It is a very good idea to watch Kerry Wong's YouTube video on the subject where he goes into quite a bit of detail on this topic (i.e., characterization of MOSFETs for linear mode operation):

https://www.youtube.com/watch?v=Vr6YsT403DM
 
@Donziboy2, the IRFP250n is also not characterized for linear operation. I don't know why pro load manufacturers use it, unless they did their own statistical analysis of failure rate.

It is a very good idea to watch Kerry Wong's YouTube video on the subject where he goes into quite a bit of detail on this topic (i.e., characterization of MOSFETs for linear mode operation):

https://www.youtube.com/watch?v=Vr6YsT403DM

Actually, you can just calculate the Junction temperature using Junction to Case, Case to Sink and knowing the Sink to Air and Air values.
Yes I have watched his videos and about 20 others from various people.

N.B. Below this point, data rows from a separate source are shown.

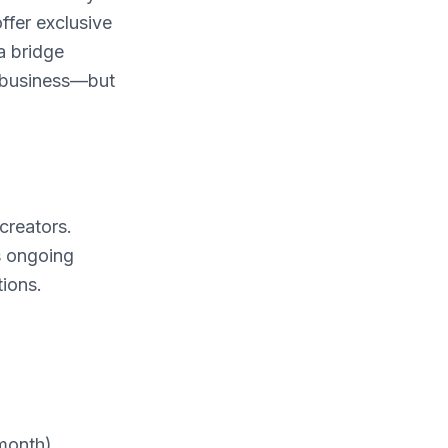
ffer exclusive
a bridge
r business—but
creators.
s ongoing
ions.
/month)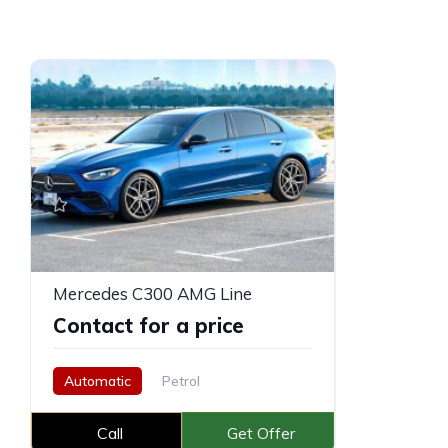
Mercedes C300 AMG Line
Contact for a price
Automatic
Petrol
Call
Get Offer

And just so we are clear, the Linear L2 SOA are calculated not tested to. I have not seen any new mosfet datasheets in years that actually have a true SOA graph, if its all straight lines its just calculate.
And there is no way in hell i'm going to believe the Linear L2 SOA, they show a case temp of 75 and Junction of 150C and claim 200 Watt dissipation (10V @ 20A includes a TO220 package...) inside the safe DC area.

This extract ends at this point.